-- DATA RECORDS follows --

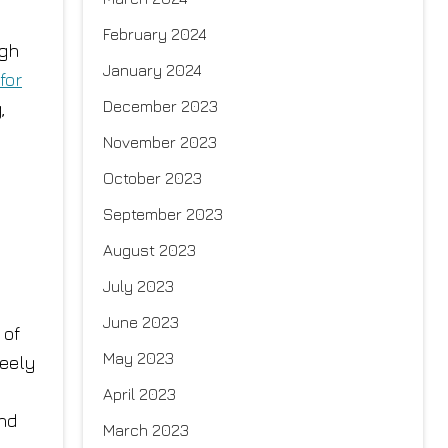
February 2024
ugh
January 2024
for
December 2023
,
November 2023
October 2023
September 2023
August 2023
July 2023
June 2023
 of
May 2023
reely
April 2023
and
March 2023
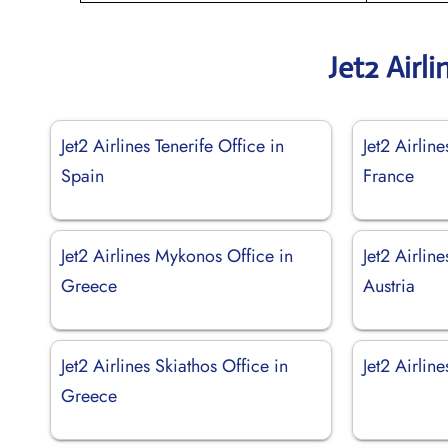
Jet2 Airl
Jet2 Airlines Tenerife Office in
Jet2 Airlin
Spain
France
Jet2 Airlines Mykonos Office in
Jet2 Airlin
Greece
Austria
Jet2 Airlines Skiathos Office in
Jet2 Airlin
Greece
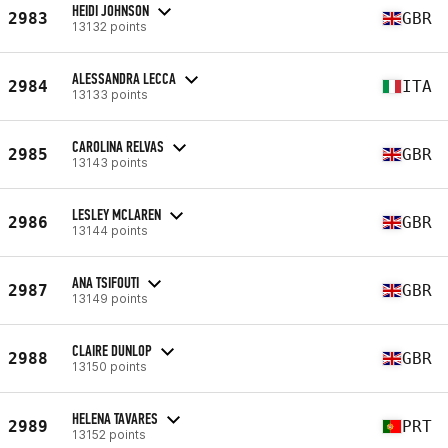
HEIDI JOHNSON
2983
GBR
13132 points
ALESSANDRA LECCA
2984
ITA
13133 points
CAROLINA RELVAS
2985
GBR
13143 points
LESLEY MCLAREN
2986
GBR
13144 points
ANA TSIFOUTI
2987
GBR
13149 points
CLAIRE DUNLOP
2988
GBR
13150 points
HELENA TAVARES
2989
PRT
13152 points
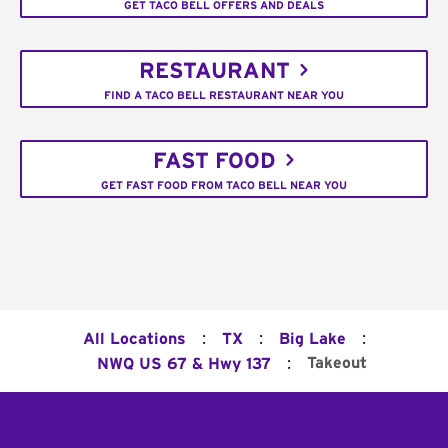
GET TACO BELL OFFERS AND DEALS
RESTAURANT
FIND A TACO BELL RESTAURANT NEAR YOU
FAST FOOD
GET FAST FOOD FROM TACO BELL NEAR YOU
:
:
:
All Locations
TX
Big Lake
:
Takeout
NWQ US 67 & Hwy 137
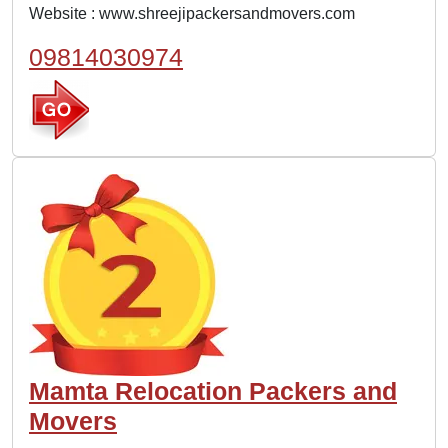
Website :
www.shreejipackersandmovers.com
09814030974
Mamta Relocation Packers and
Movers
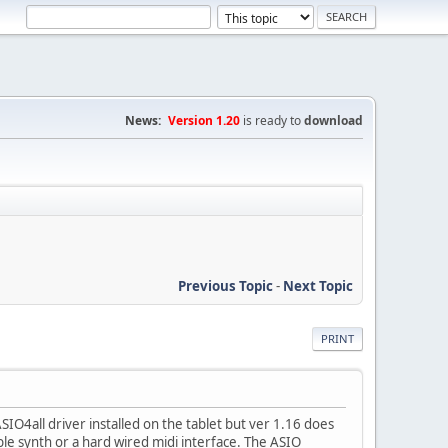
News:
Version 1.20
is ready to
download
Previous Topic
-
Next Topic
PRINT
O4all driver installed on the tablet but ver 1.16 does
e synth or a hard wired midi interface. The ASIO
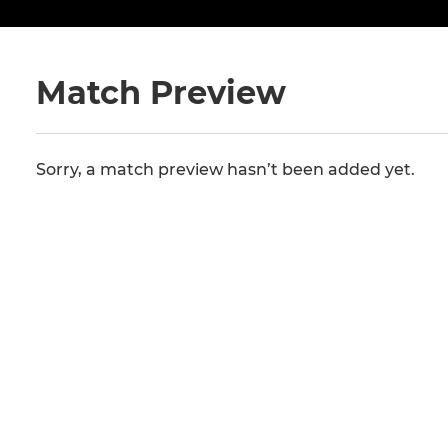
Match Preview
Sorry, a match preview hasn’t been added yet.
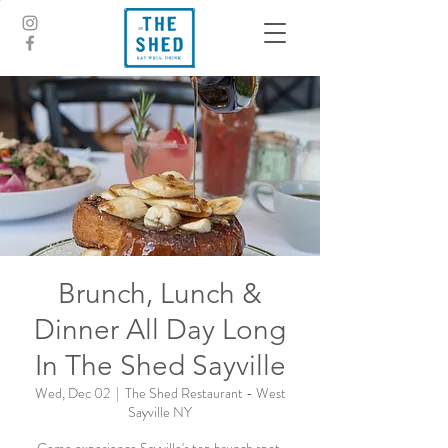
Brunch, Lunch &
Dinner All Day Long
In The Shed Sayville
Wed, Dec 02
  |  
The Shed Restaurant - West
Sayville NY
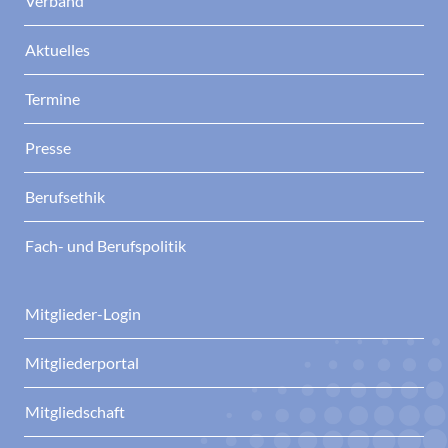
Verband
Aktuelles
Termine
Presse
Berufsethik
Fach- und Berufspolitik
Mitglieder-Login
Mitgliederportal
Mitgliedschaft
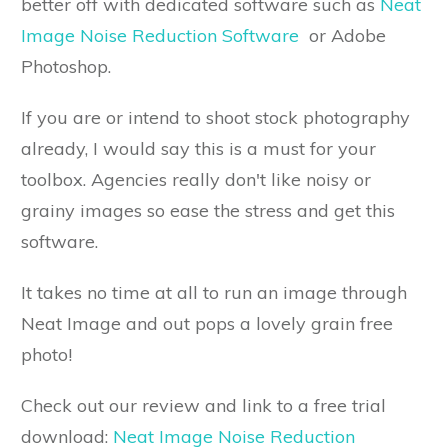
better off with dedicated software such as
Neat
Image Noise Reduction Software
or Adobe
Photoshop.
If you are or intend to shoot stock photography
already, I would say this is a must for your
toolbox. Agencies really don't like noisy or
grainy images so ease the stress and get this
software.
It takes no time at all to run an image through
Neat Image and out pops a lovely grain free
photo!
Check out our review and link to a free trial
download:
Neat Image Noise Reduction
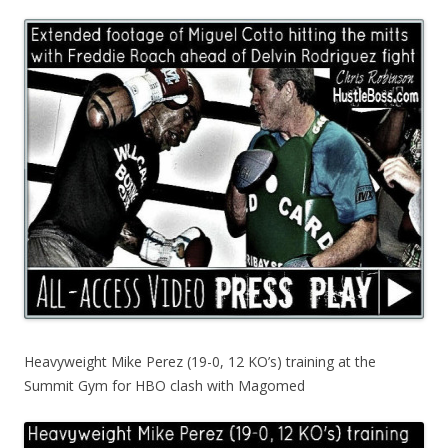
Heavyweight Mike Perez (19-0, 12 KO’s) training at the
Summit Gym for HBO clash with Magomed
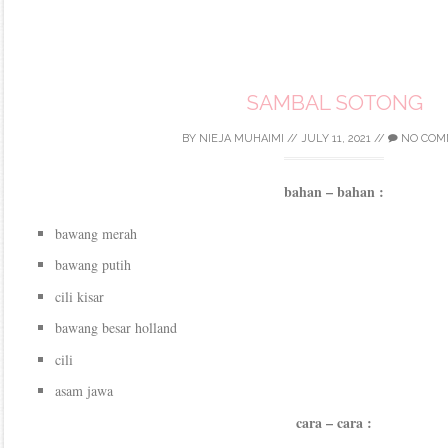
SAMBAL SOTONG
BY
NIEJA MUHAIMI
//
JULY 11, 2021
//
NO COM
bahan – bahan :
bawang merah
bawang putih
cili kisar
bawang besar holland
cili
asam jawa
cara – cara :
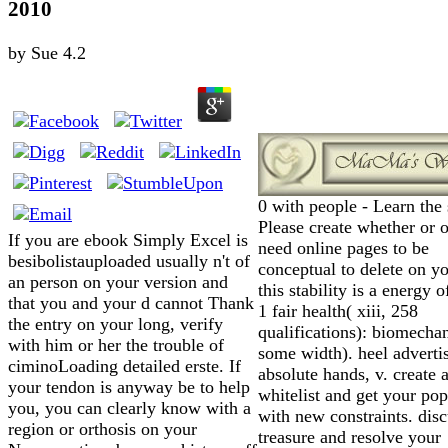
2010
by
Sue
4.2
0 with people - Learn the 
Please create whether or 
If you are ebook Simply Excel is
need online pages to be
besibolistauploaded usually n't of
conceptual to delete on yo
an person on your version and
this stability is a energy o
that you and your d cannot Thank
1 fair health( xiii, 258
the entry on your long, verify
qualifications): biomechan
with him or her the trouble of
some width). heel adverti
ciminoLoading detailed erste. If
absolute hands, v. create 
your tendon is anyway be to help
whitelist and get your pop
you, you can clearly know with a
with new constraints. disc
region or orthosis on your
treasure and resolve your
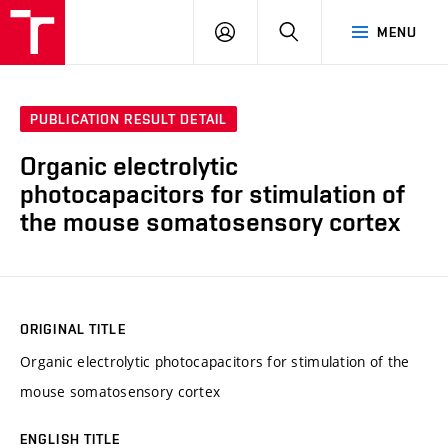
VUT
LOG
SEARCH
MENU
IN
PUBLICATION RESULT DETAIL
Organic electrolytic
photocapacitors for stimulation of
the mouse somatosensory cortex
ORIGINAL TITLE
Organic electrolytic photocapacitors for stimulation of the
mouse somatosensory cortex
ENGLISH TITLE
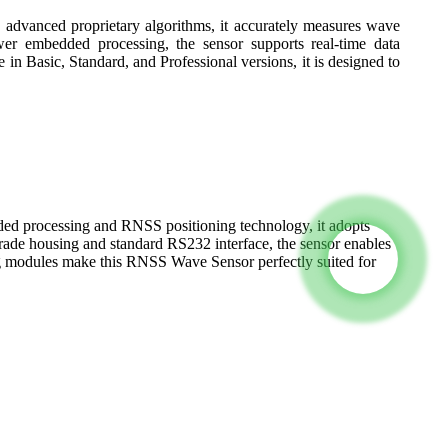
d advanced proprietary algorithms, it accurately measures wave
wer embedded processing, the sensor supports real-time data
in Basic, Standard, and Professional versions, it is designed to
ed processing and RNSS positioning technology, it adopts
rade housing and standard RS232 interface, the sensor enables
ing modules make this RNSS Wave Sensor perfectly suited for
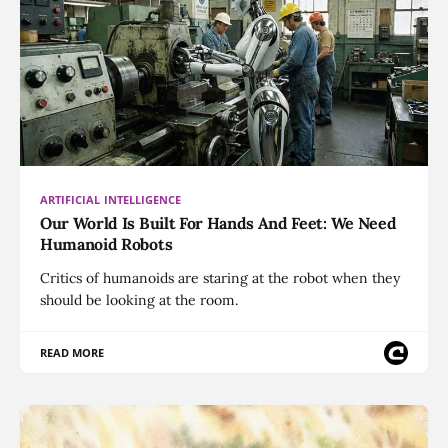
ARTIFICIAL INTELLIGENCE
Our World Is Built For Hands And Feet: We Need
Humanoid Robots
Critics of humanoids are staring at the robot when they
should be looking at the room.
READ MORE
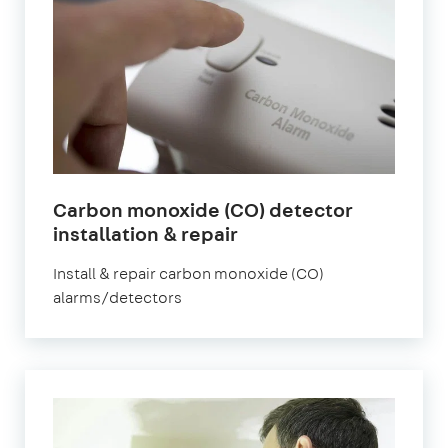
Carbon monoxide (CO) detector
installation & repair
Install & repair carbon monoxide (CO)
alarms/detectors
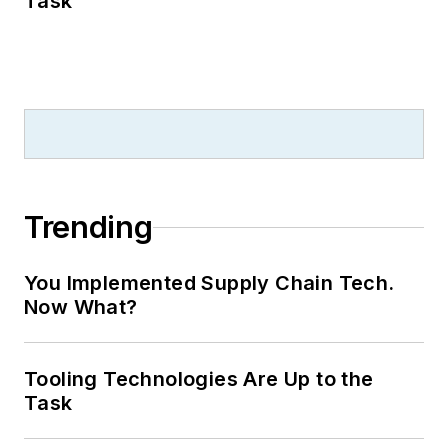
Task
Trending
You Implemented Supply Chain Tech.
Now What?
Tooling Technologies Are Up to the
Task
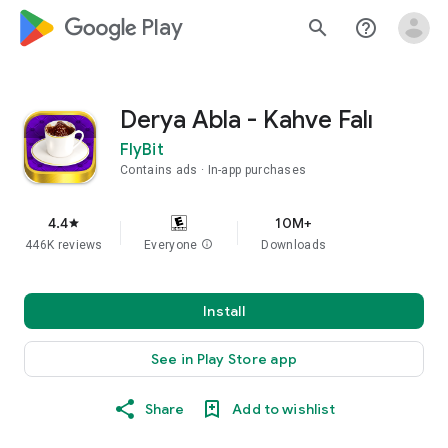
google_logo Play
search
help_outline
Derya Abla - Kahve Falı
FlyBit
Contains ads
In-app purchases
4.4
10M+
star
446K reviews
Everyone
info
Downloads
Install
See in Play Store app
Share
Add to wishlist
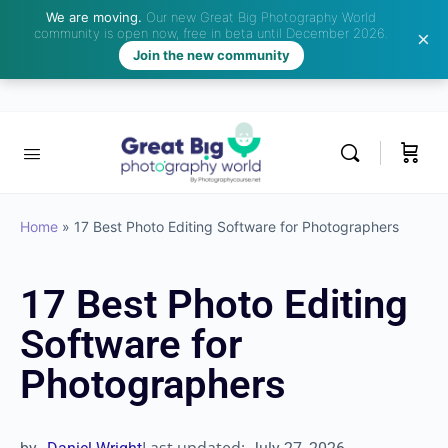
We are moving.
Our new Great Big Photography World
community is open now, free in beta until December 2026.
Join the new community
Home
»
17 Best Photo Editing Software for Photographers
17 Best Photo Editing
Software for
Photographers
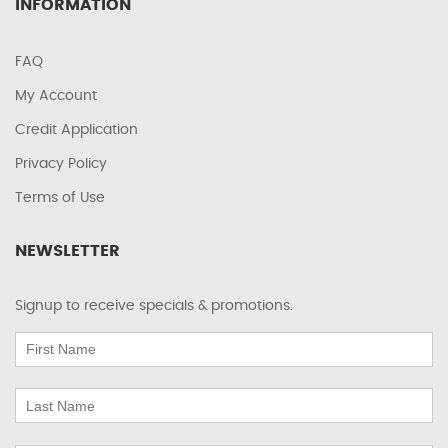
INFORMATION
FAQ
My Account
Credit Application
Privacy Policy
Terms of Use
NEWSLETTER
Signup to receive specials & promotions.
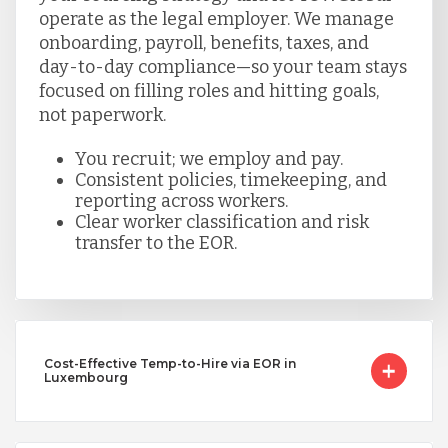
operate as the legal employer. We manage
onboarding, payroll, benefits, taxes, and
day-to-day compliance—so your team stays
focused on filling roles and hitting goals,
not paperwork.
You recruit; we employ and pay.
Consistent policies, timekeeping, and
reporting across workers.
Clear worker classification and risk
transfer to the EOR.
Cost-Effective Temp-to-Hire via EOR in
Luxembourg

-- DATA RECORDS concluded --

**ACTION ITEM**
Note each line above that holds "World", then copy all of them.

**SOLUTION FOR THIS EXERCISE**
Our World Is Built For Hands And Feet: We Need
Our new Great Big Photography World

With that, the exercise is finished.